Gyanendra Shah had accepted India’s suggestion and went on TV and radio on Friday, April 22 asking the then seven-party alliance (SPA) to name a prime minister. India’s Ministry of External Affairs, the United Kingdom and the United States, among others, rushed to welcome the king’s proclamation. Some diplomats also trooped to Girija Prasad Koirala’s residence in Maharajgunj to pressure him to accept the “concessions”. Koirala-led SPA defied all pressure and rejected the king’s offer. They were aware that the people on the streets who had defied curfew, batons, boots, bullets, tear-gas shells from the security forces, and pressed on for CA and end of monarchy would have nothing less.
If people in Nepal are determined, no foreign power, including India, can dictate the events and outcome here. Let me explain what I mean.
Once it was reported that India’s MEA had “welcomed” the royal proclamation and reiterated its twin-pillar policy of multi-party democracy and constitutional monarchy, people became furious. Sensing that they had gone against popular will, India’s ambassador Shiv Shankar Mukherjee immediately called up foreign secretary Saran in New Delhi. The speed with which the Indian government moved to correct its ill-conceived support for Gyanendra and the institution he represented was remarkable.
Saran hurriedly called a press conference in Delhi and fearful that the full intent of his statement won’t be reported, arranged for newspapers in Nepal to get a summary of the contents of the press conference. The bottom-line of Saran’s press conference was simple: “The so-called ‘twin-pillar’ policy was not India’s position; we were reflecting nothing more than what the people of Nepal themselves and the political parties themselves had committed to”. Yes, even India cannot have what it wants here all the time. India and other powers were for retaining constitutional monarchy; a majority of Nepali people were against. That was that. It was a sublime demonstration of Nepali people taking matters into their own hands.

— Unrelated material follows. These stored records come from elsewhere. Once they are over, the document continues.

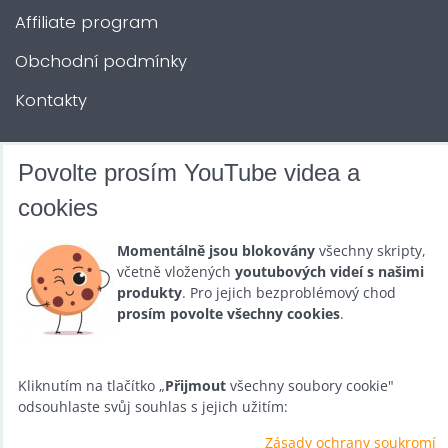
Affiliate program
Obchodní podmínky
Kontakty
DALŠÍ SLUŽBY
Povolte prosím YouTube videa a
cookies
Zábava na Vaši akci
Momentálně jsou blokovány
všechny skripty,
Půjčovna
včetně vložených
youtubových videí s našimi
produkty
. Pro jejich bezproblémový chod
Promotéři
prosím povolte všechny cookies
.
Kurzy a setkání
Velkoobchod
Kliknutím na tlačítko „
Přijmout
všechny soubory cookie"
odsouhlaste svůj souhlas s jejich užitím:
Nabídka práce
Zásady ochrany soukromí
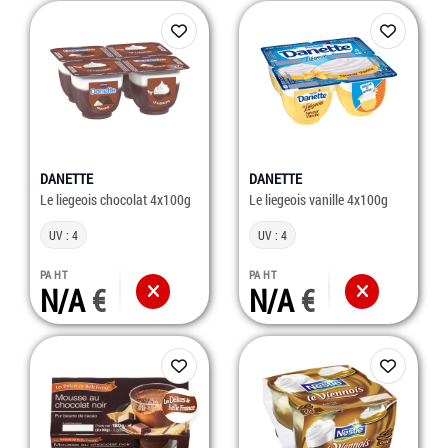
DANETTE
DANETTE
Le liegeois chocolat 4x100g
Le liegeois vanille 4x100g
UV : 4
UV : 4
PA HT
PA HT
N/A
N/A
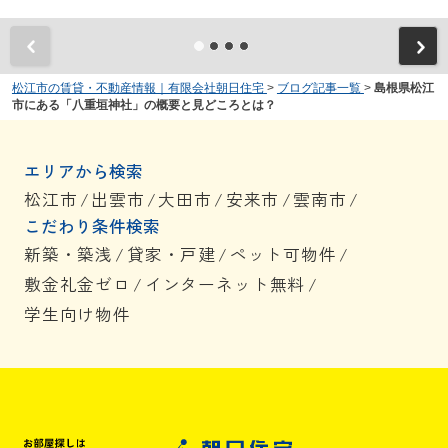
松江市の賃貸・不動産情報｜有限会社朝日住宅
>
ブログ記事一覧
>
島根県松江
市にある「八重垣神社」の概要と見どころとは？
エリアから検索
松江市
/
出雲市
/
大田市
/
安来市
/
雲南市
/
こだわり条件検索
新築・築浅
/
貸家・戸建
/
ペット可物件
/
敷金礼金ゼロ
/
インターネット無料
/
学生向け物件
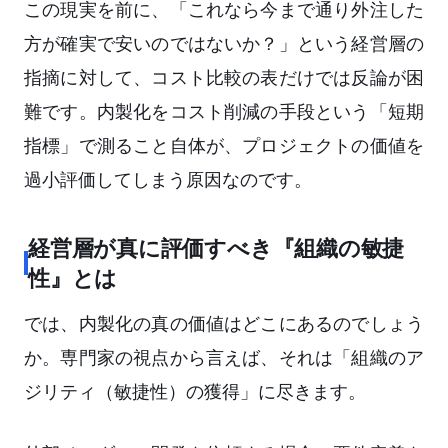
この現実を前に、「これなら今まで通り外注した
方が確実で安いのではないか？」という経営層の
指摘に対して、コスト比較の表だけでは反論が困
難です。内製化をコスト削減の手段という「短期
指標」で測ること自体が、プロジェクトの価値を
過小評価してしまう原因なのです。
経営層が真に評価すべき『組織の敏捷
性』とは
では、内製化の真の価値はどこにあるのでしょう
か。専門家の視点から言えば、それは「組織のア
ジリティ（敏捷性）の獲得」に尽きます。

The rightists have roped in venerable Kishunji (Krishna Prasad Bhattarai) in their mission to reverse time as well. The octogenarian leader has batted for constitutional monarchy. Kishunji’s remarks are not difficult to understand, though. He was never part of the historic Second People’s Movement in 2006 and so he cannot own up that. Besides being wrongly sidelined by GPK who led that movement, Bhattarai can never accept the result of Jana Andolan II. So it would be wise to ignore him.
Those feigning ignorance of the Second People’s Movement and the events of April 19-April 24 and May 28, 2008, are acting dishonestly.
For Maoists and non-Maoist parties, Shah’s remarks and the rightists’ mission should be an eye-opener. Act before the people give you a boot too as they did to monarchy.